Website fingerprinting enables a local eavesdropper to determine which websites a user is visiting over an encrypted connection. State-of-the-art website fingerprinting attacks have been shown to be effective even against Tor. Recently, lightweight website fin- gerprinting defenses for Tor have been proposed that substantially degrade existing attacks: WTF-PAD and Walkie-Talkie. In this work, we present Deep Fingerprinting (DF), a new website fingerprinting attack against Tor that leverages a type of deep learning called Convolutional Neural Networks (CNN) with a sophisticated ar- chitecture design, and we evaluate this attack against WTF-PAD and Walkie-Talkie. The DF attack attains over 98% accuracy on Tor traffic without defenses, better than all prior attacks, and it is also the only attack that is effective against WTF-PAD with over 90% accuracy. Walkie-Talkie remains effective, holding the attack to just 49.7% accuracy. In the more realistic open-world setting, our attack remains effective, with 0.99 precision and 0.94 recall on undefended traffic. Against traffic defended with WTF-PAD in this setting, the attack still can get 0.96 precision and 0.68 recall. These findings highlight the need for effective defenses that protect against this new attack and that could be deployed in Tor.

目的

通过发起DF WF攻击，破坏WTF-PAD防御，识别用户匿名访问的站点。（旨在识别网站）

背景

先前的工作表明，在某些条件下，本地和对手之间可以通过网络流量中的模式来识别Tor用户访问过的页面。

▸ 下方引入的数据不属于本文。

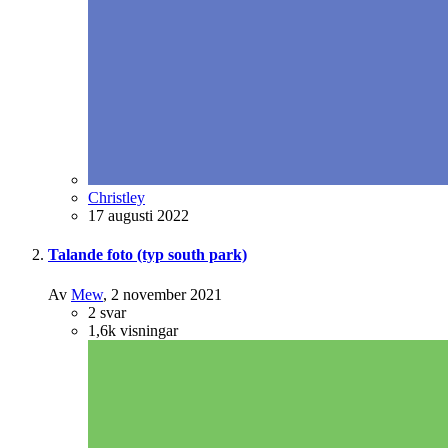
Christley
17 augusti 2022
Talande foto (typ south park)
Av
Mew
,
2 november 2021
2
svar
1,6k
visningar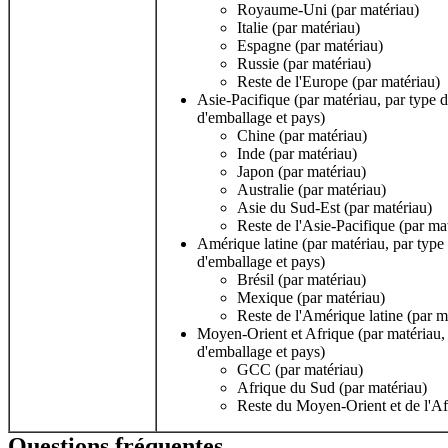
Royaume-Uni (par matériau)
Italie (par matériau)
Espagne (par matériau)
Russie (par matériau)
Reste de l'Europe (par matériau)
Asie-Pacifique (par matériau, par type d
d'emballage et pays)
Chine (par matériau)
Inde (par matériau)
Japon (par matériau)
Australie (par matériau)
Asie du Sud-Est (par matériau)
Reste de l'Asie-Pacifique (par ma
Amérique latine (par matériau, par type 
d'emballage et pays)
Brésil (par matériau)
Mexique (par matériau)
Reste de l'Amérique latine (par m
Moyen-Orient et Afrique (par matériau, 
d'emballage et pays)
GCC (par matériau)
Afrique du Sud (par matériau)
Reste du Moyen-Orient et de l'Af
Questions fréquentes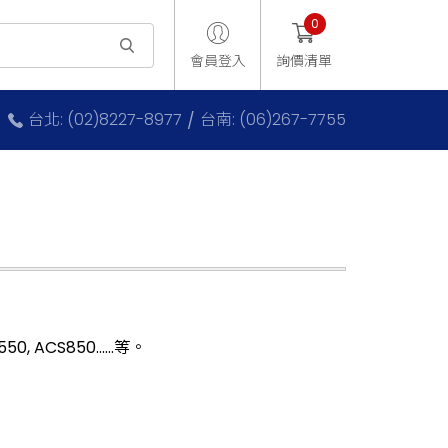
0
會員登入
詢價清單
台北: (02)8227-8977
台南: (06)267-7755
550, ACS850……等。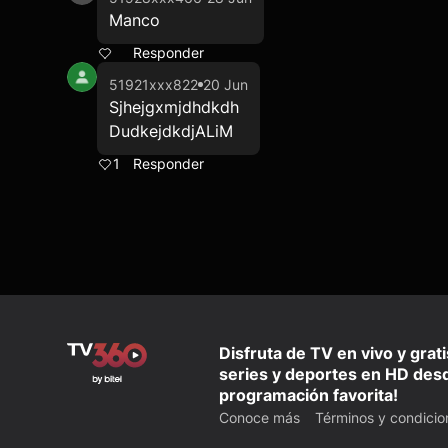
Manco
Responder
51921xxx822
20 Jun
Sjhejgxmjdhdkdh
DudkejdkdjALiM
1
Responder
Disfruta de TV en vivo y grat
series y deportes en HD desd
programación favorita!
Conoce más
Términos y condicio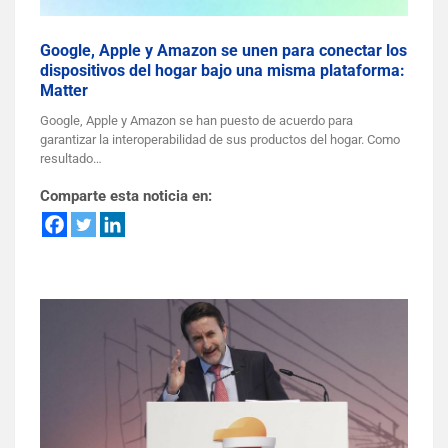
Google, Apple y Amazon se unen para conectar los
dispositivos del hogar bajo una misma plataforma:
Matter
Google, Apple y Amazon se han puesto de acuerdo para
garantizar la interoperabilidad de sus productos del hogar. Como
resultado…
Comparte esta noticia en: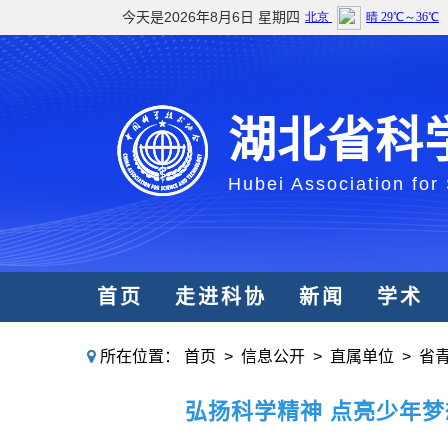
今天是2026年8月6日 星期四
湖北省科
Hubei Association for
首页
走进科协
新闻
学术
所在位置：
首页
>
信息公开
>
直属单位
>
省
弘扬科学精神 点亮少年梦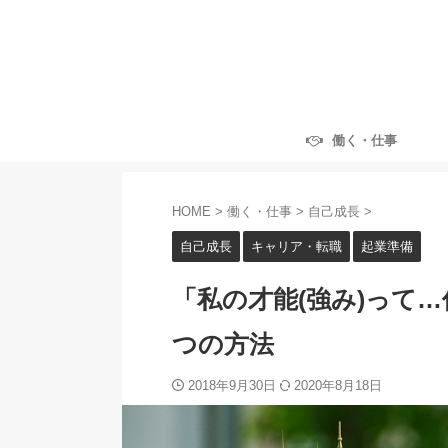
働く・仕事
HOME
>
働く・仕事
>
自己成長
>
自己成長
キャリア・転職
起業準備
「私の才能(強み)って
つの方法
2018年9月30日
2020年8月18日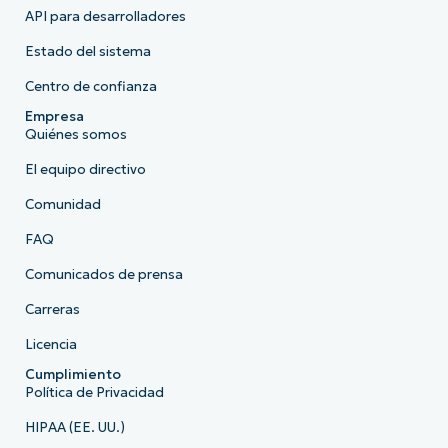
API para desarrolladores
Estado del sistema
Centro de confianza
Empresa
Quiénes somos
El equipo directivo
Comunidad
FAQ
Comunicados de prensa
Carreras
Licencia
Cumplimiento
Política de Privacidad
HIPAA (EE. UU.)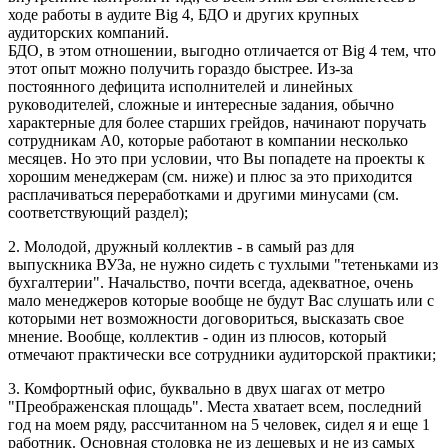
ходе работы в аудите Big 4, БДО и других крупных
аудиторских компаний.
БДО, в этом отношении, выгодно отличается от Big 4 тем, что
этот опыт можно получить гораздо быстрее. Из-за
постоянного дефицита исполнителей и линейных
руководителей, сложные и интересные задания, обычно
характерные для более старших грейдов, начинают поручать
сотрудникам А0, которые работают в компании несколько
месяцев. Но это при условии, что Вы попадете на проекты к
хорошим менеджерам (см. ниже) и плюс за это приходится
расплачиваться переработками и другими минусами (см.
соответствующий раздел);
2. Молодой, дружный коллектив - в самый раз для
выпускника ВУЗа, не нужно сидеть с тухлыми "тетеньками из
бухгалтерии". Начальство, почти всегда, адекватное, очень
мало менеджеров которые вообще не будут Вас слушать или с
которыми нет возможности договориться, высказать свое
мнение. Вообще, коллектив - один из плюсов, который
отмечают практически все сотрудники аудиторской практики;
3. Комфортный офис, буквально в двух шагах от метро
"Преображенская площадь". Места хватает всем, последний
год на моем ряду, рассчитанном на 5 человек, сидел я и еще 1
работник. Основная столовка не из дешевых и не из самых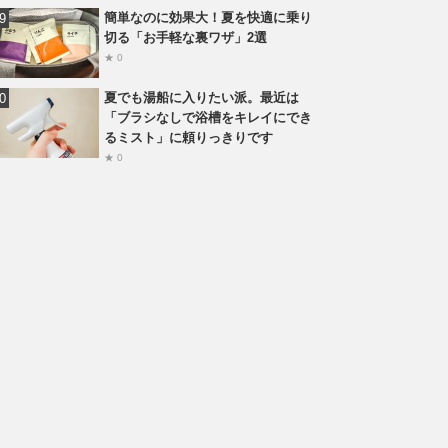
簡単なのに効果大！夏を快適に乗り
切る「お手軽な裏ワザ」2選
★ 0
夏でも湯船に入りたい派。最近は
「ブラシなしで浴槽をキレイにでき
るミスト」に頼りっきりです
★ 0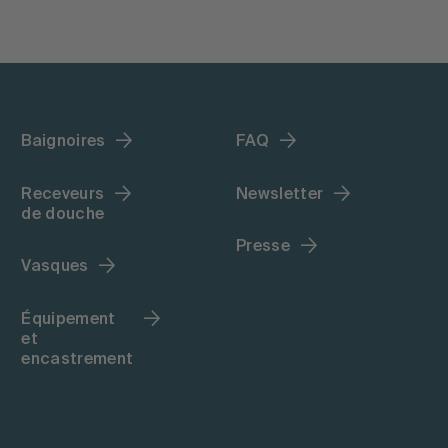
Baignoires
FAQ
Receveurs
Newsletter
de douche
Presse
Vasques
Équipement
et
encastrement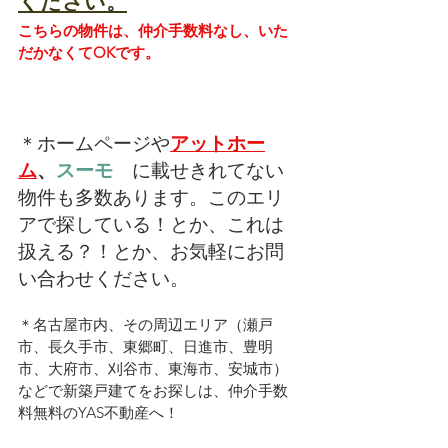
ください。
こちらの物件は、仲介手数料なし、いた
だかなくてOKです。
＊ホームページや
アットホー
ム
、
スーモ　
に載せきれてない
物件も多数あります。このエリ
アで探している！とか、これは
扱える？！とか、お気軽にお問
い合わせください。
＊名古屋市内、その周辺エリア（瀬戸
市、長久手市、東郷町、日進市、豊明
市、大府市、刈谷市、東海市、安城市）
などで新築戸建てをお探しは、仲介手数
料無料のYAS不動産へ！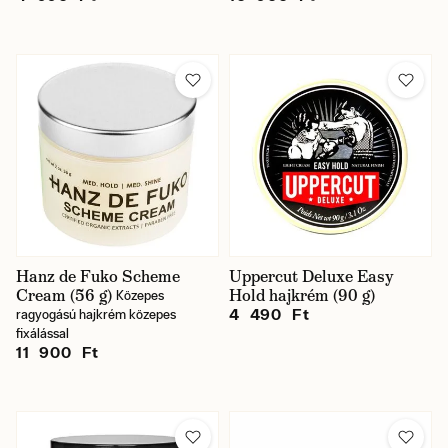
Hanz de Fuko Scheme
Uppercut Deluxe Easy
Cream (56 g)
Hold hajkrém (90 g)
Közepes
4 490 Ft
ragyogású hajkrém közepes
fixálással
11 900 Ft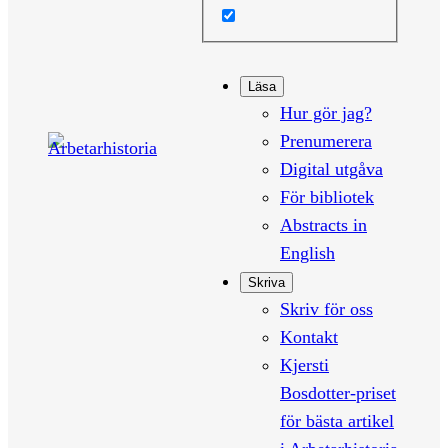
Läsa
Hur gör jag?
Prenumerera
Digital utgåva
För bibliotek
Abstracts in
English
Skriva
Skriv för oss
Kontakt
Kjersti
Bosdotter-priset
för bästa artikel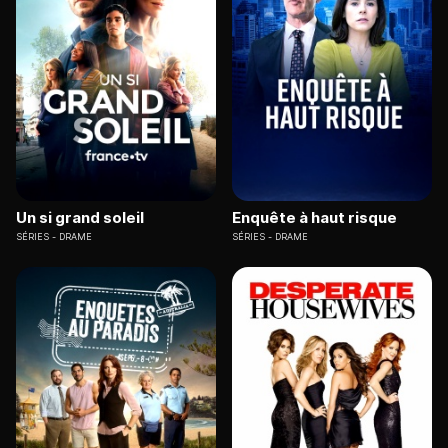
Un si grand soleil
Enquête à haut risque
SÉRIES
DRAME
SÉRIES
DRAME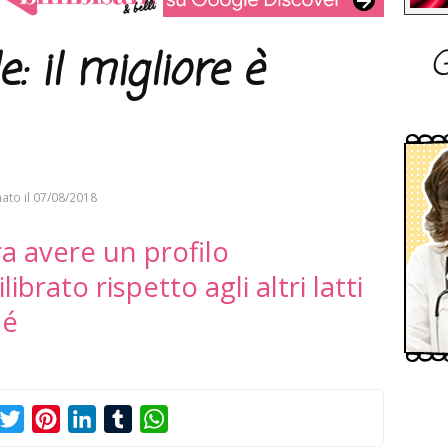
G
: il migliore è
ato il
07/08/2018
ra avere un profilo
ibrato rispetto agli altri latti
hé
acebook
Twitter
Pinterest
LinkedIn
Tumblr
WhatsApp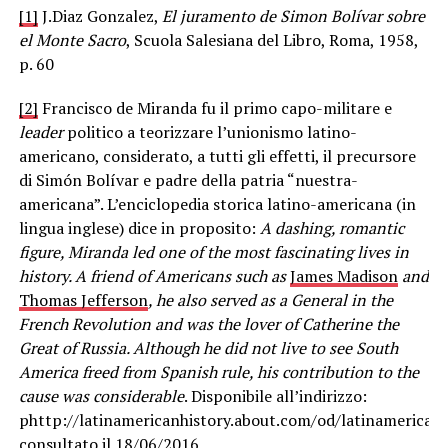
[1]
J.Diaz Gonzalez,
El juramento de Simon Bolívar sobre
el Monte Sacro
, Scuola Salesiana del Libro, Roma, 1958,
p. 60
[2]
Francisco de Miranda fu il primo capo-militare e
leader
politico a teorizzare l’unionismo latino-
americano, considerato, a tutti gli effetti, il precursore
di Simón Bolívar e padre della patria “nuestra-
americana”. L’enciclopedia storica latino-americana (in
lingua inglese) dice in proposito:
A dashing, romantic
figure, Miranda led one of the most fascinating lives in
history.
A friend of Americans such as
James Madison
and
Thomas Jefferson
, he also served as a General in the
French Revolution and was the lover of Catherine the
Great of Russia. Although he did not live to see South
America freed from Spanish rule, his contribution to the
cause was considerable
. Disponibile all’indirizzo:
phttp://latinamericanhistory.about.com/od/latinamerica
consultato il 18/06/2016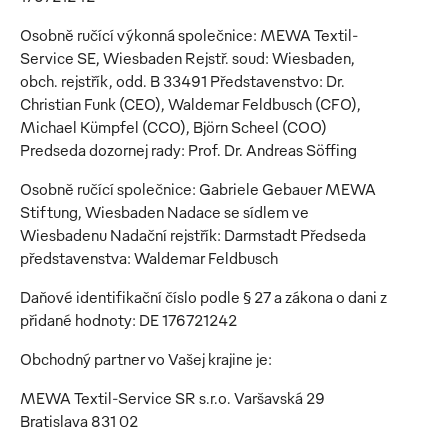
Osobně ručící výkonná společnice: MEWA Textil-
Service SE, Wiesbaden Rejstř. soud: Wiesbaden,
obch. rejstřík, odd. B 33491 Představenstvo: Dr.
Christian Funk (CEO), Waldemar Feldbusch (CFO),
Michael Kümpfel (CCO), Björn Scheel (COO)
Predseda dozornej rady: Prof. Dr. Andreas Söffing
Osobně ručící společnice: Gabriele Gebauer MEWA
Stiftung, Wiesbaden Nadace se sídlem ve
Wiesbadenu Nadační rejstřík: Darmstadt Předseda
představenstva: Waldemar Feldbusch
Daňové identifikační číslo podle § 27 a zákona o dani z
přidané hodnoty: DE 176721242
Obchodný partner vo Vašej krajine je:
MEWA Textil-Service SR s.r.o. Varšavská 29
Bratislava 831 02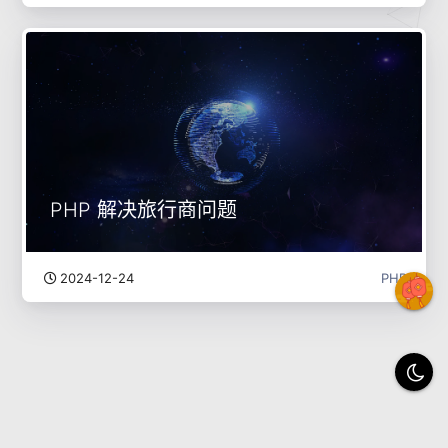
PHP 解决旅行商问题
2024-12-24
PHP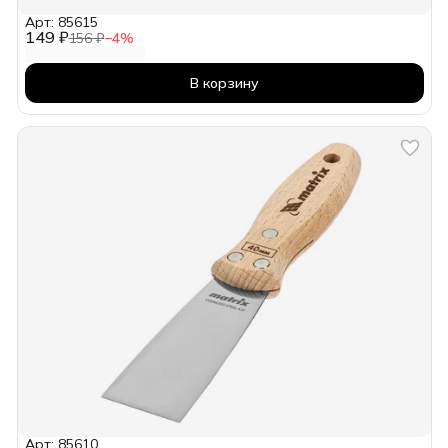
Арт: 85615
149 ₽
156 ₽
−
4
%
В корзину
Арт: 85610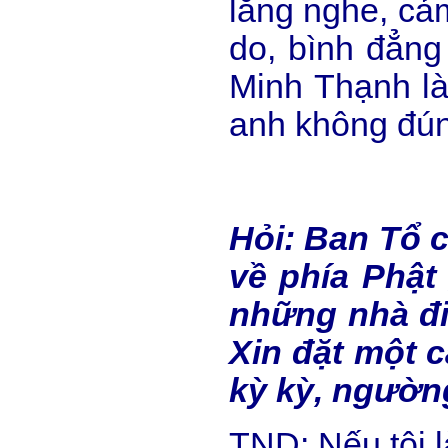
lắng nghe, cả
do, bình đẳng
Minh Thạnh là
anh không đún
Hỏi: Ban Tổ c
về phía Phật
những nhà điề
Xin đặt một c
kỳ kỳ, ngườn
TND: Nếu tôi 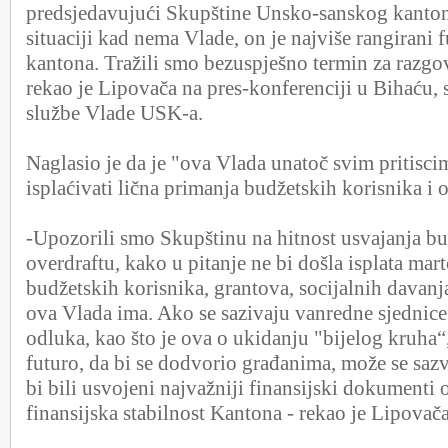
predsjedavujući Skupštine Unsko-sanskog kanton
situaciji kad nema Vlade, on je najviše rangirani
kantona. Tražili smo bezuspješno termin za razgo
rekao je Lipovača na pres-konferenciji u Bihaću, 
službe Vlade USK-a.
Naglasio je da je "ova Vlada unatoč svim pritisc
isplaćivati lična primanja budžetskih korisnika i 
-Upozorili smo Skupštinu na hitnost usvajanja bu
overdraftu, kako u pitanje ne bi došla isplata mar
budžetskih korisnika, grantova, socijalnih davanj
ova Vlada ima. Ako se sazivaju vanredne sjednic
odluka, kao što je ova o ukidanju "bijelog kruha“,
futuro, da bi se dodvorio građanima, može se sazv
bi bili usvojeni najvažniji finansijski dokumenti 
finansijska stabilnost Kantona - rekao je Lipovač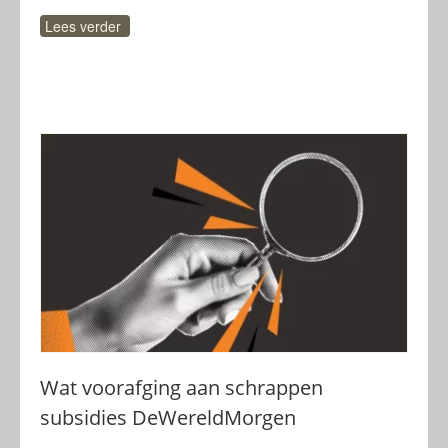
Lees verder
Wat voorafging aan schrappen
subsidies DeWereldMorgen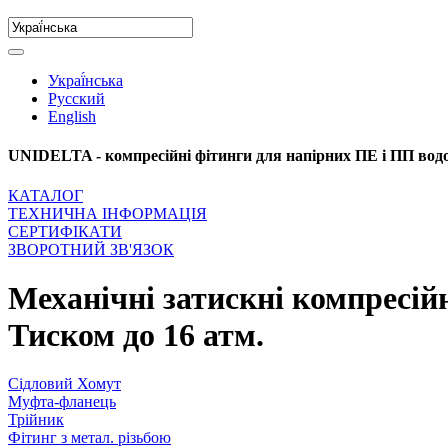
Украї́нська
Русский
English
UNIDELTA - компресійні фітинги для напірних ПЕ і ПП вод
КАТАЛОГ
ТЕХНИЧНА ІНФОРМАЦІЯ
СЕРТИФІКАТИ
ЗВОРОТНИЙ ЗВ'ЯЗОК
Механічні затискні компресійн
Тиском до 16 атм.
Сідловий Хомут
Муфта-фланець
Трійник
Фітинг з метал. різьбою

为了部署攻击，攻击者会从一系列自己的访问中捕获数据包序列
在每个trace中提取每个网站独有的功能。（比如说数据包大小，频率，两个方向上的传输时间，流量突发数量）
之后这些特征向量用于训练一个监督分类器

通过进行网站指纹的流量分析，得出网络中的目的站点。
防御：

将伪数据包添加在流量中（添加虚拟数据包或延迟数据包）。
增加实际数据包的延迟（增加了访问网页的延迟和带宽开销）
自适应填充（WTF-PAD）（实际应用）
自适应填充仅在信道使用率较低时才添加填充，从而节省带宽，掩盖流量突发及其相应功能
WT防御，核心思想是将半双工通信产生的trace转换为与全双工相比填充更少的冲突。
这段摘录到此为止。